SOC as a Service and the Work-from-Anywhere Trend

Your customers need your knowledge and expertise to help secure their remote workers.

SOC as a service providers

Security Operations Center (SOC) as a Service providers always need to be ready for anything. No one, however, could have predicted 2020’s country-wide shutdown, with thousands of people scrambling to find ways to work at home. Although each situation is unique, businesses and organizations fall into two general categories: those that were prepared and those that were not.

Sam McLane, Chief Technology Services Officer at Artic Wolf, says your clients with well-developed business continuity plans were ready to accommodate a suddenly remote workforce, including cybersecurity, to protect their networks. Unfortunately, many other organizations don’t address cybersecurity proactively.

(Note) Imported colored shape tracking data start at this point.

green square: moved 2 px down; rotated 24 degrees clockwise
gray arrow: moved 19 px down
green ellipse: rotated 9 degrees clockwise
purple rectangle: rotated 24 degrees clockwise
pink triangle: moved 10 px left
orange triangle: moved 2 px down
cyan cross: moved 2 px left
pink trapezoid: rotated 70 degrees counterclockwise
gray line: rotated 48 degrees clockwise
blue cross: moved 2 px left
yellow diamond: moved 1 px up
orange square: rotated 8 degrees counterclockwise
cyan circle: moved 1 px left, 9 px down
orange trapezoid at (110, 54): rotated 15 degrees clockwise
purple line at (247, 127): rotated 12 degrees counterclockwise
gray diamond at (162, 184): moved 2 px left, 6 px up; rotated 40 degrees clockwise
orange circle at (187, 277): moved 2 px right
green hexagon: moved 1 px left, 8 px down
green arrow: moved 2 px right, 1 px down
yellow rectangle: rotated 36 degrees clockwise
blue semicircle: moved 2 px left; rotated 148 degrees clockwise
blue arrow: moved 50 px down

“Most companies view cybersecurity as a responsive endeavor, and preparation and planning for bad get left to the side,” McLane says. “The level of maturity a company has with regards to cybersecurity is measured, in part, by how well integrated their proactive and reactive measures are linked, communicated, and practiced.”

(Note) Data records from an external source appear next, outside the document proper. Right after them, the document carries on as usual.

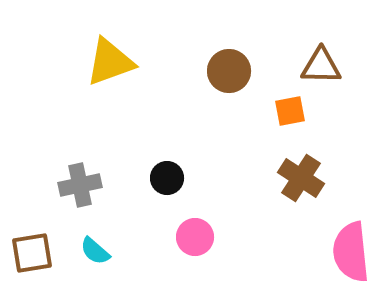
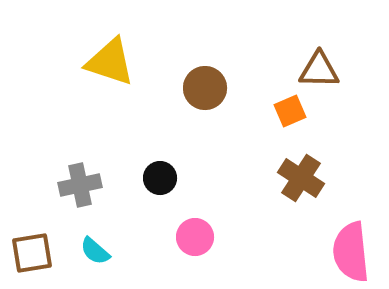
yellow triangle: rotated 38 degrees clockwise
brown triangle: moved 2 px left, 4 px down
brown circle: moved 24 px left, 17 px down
orange square: rotated 12 degrees counterclockwise
black circle: moved 7 px left
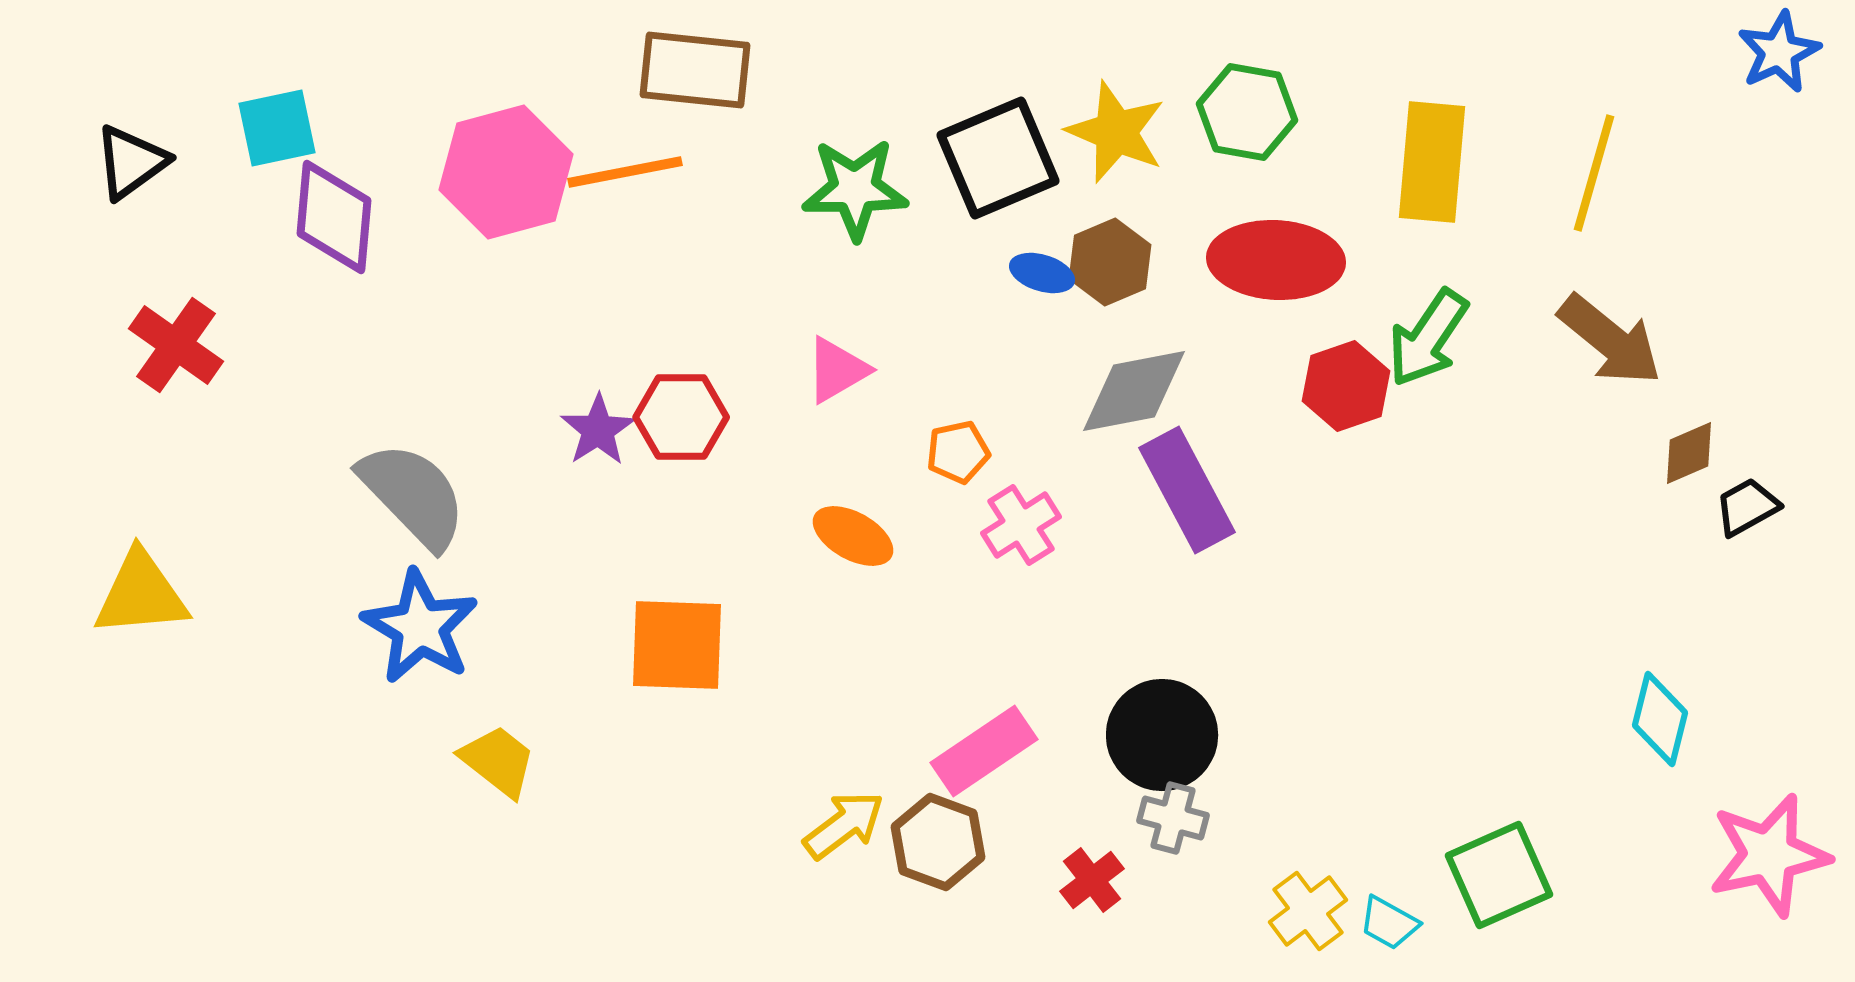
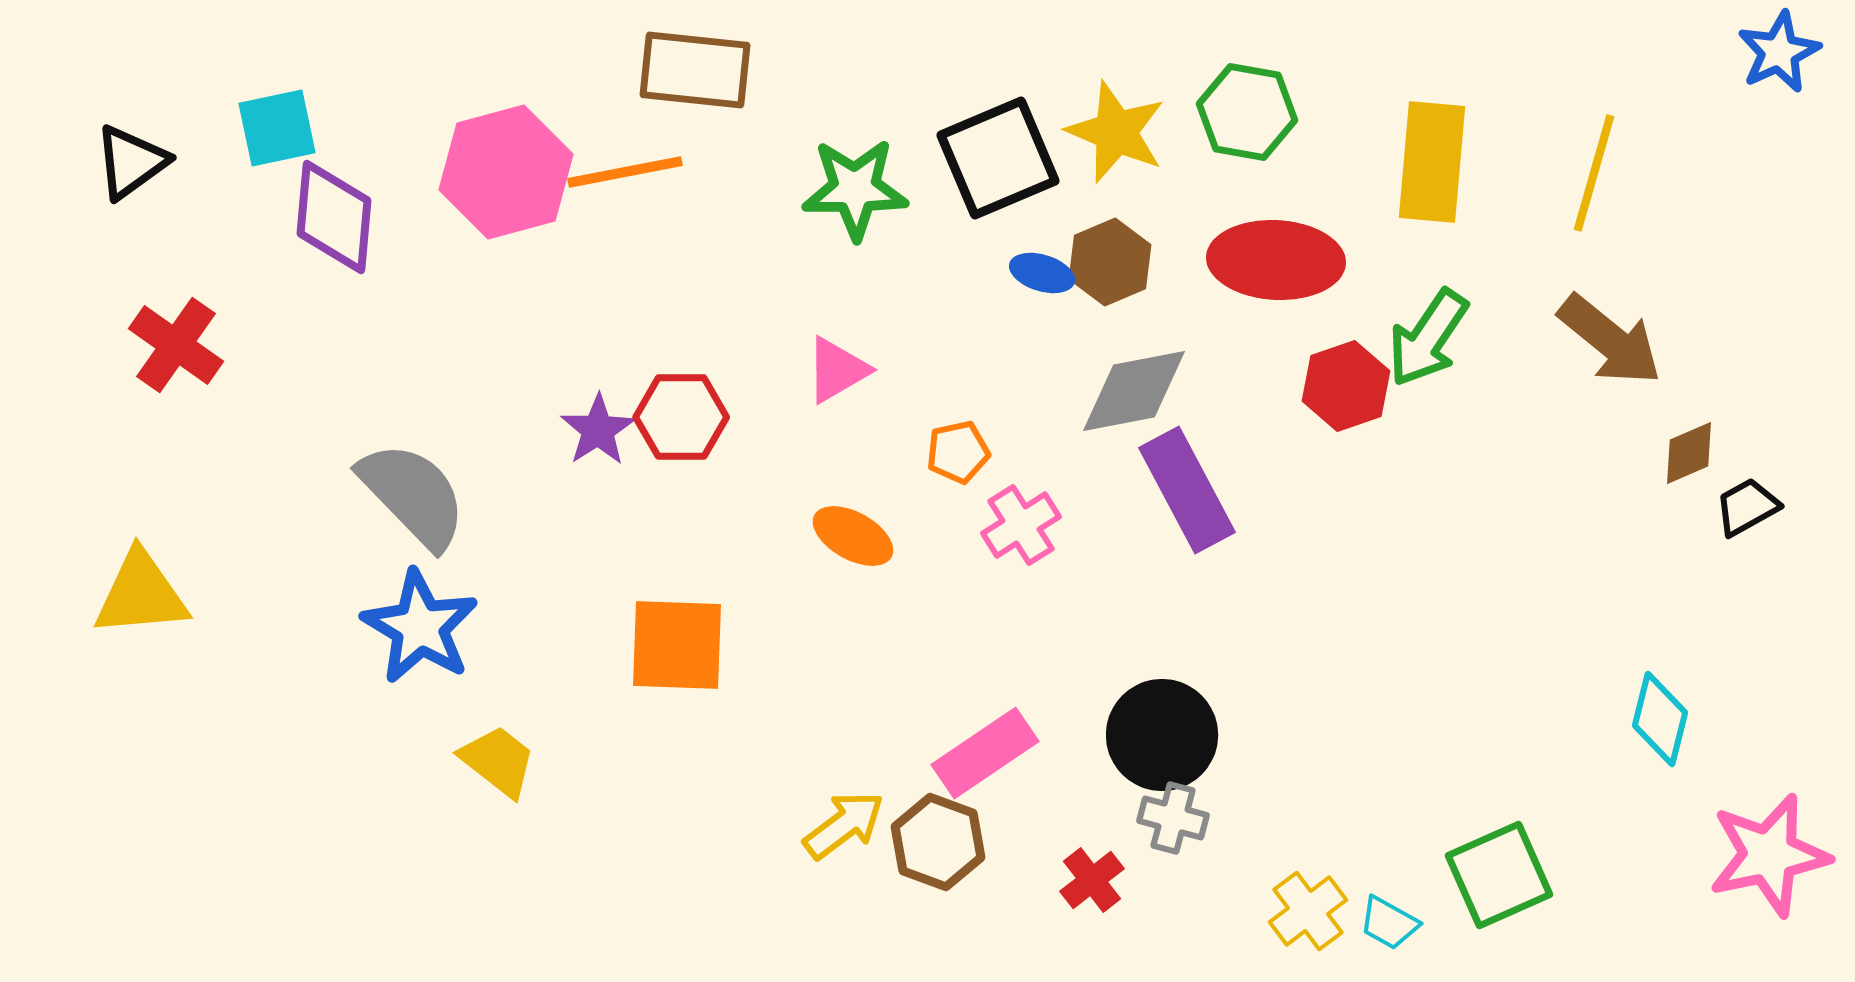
pink rectangle at (984, 751): moved 1 px right, 2 px down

“Organizations with no plan in place likely faced greater risk exposure to cybersecurity threats because they were more focused on keeping their business running on a day-to-day basis, and the cybersecurity threats that could arise,” says McLane.

Security Risks from a Remote Workforce

McLane says there is a major exposure when employees work from home on personal devices and use their own internet connections to access the corporate network and data. Issuing corporate-owned laptops can only solve part of the problem.

“Even with a corporate laptop, the consumer-grade modem and the internet connection itself – Wi-Fi, in particular – create risks,” says McLane. “A virtual private network (VPN) is a standard best practice that provides a secure, encrypted connection. Enabling multifactor authentication with the VPN adds another security layer.”

He adds that the misconception based on trust in the home environment creates another vulnerability. “People tend to let their guard down when at home and put that guard up at the office or while traveling for business,” he explains. “Many employees new to working from home do not establish this boundary until something bad changes their perspective.”

SOC as a Service Providers Step Up

Organizations working with SOC as a Service providers have the advantage of a trusted advisor in their corner who is prepared to support them in disasters and emergencies. When workers are forced to work off-site, McLane says, “SOC as a Service providers should also have a renewed focus on patching vulnerabilities, implementing access controls, and reviewing their VPN access policy.”

He advises SOC as a Service providers that the best tools to use when disasters arise are the solutions you currently have in place. “Introducing new tools is always challenging and could only introduce new operational challenges,” says McLane. “What MSPs should do is doubling down on the use of their electronic communication and ticketing tools and the documentation they place within them, so everyone has access to the information they need wherever they are.”

The Arctic Wolf Concierge Security Team recommends that SOC as a Service providers:

  1. Ensure that endpoint protection is deployed, updated and integrated into the SOC as a Service solution. Also, enable additional endpoint telemetry and remote containment by deploying agents to all endpoints.
  2. Require multifactor authentication, especially for VPN and cloud services, and monitor activity. Strengthening authentication requirements is a critical proactive measure organizations can implement to minimize risks a remote workforce introduces.
  3. If an organization changes its infrastructure, notify the SOC as a Service vendor. Your partner’s team monitors activity and will alert you and your clients if they detect security issues. However, informing them of infrastructure changes will help them proactively address risks.

Always be Prepared

McLane points out, “Due to the very nature of managing security operations for customers, SOC as a Service providers must always be prepared for business continuity in the event of emergencies or disasters.”

He says the current situation that workforces in the U.S. – and the world – are facing requires that you build your business on systems and tools that can be accessible by the entire team no matter where they are. When it’s business as usual, a stronger strategy will be in place, and if disaster strikes again, you’ll be ready.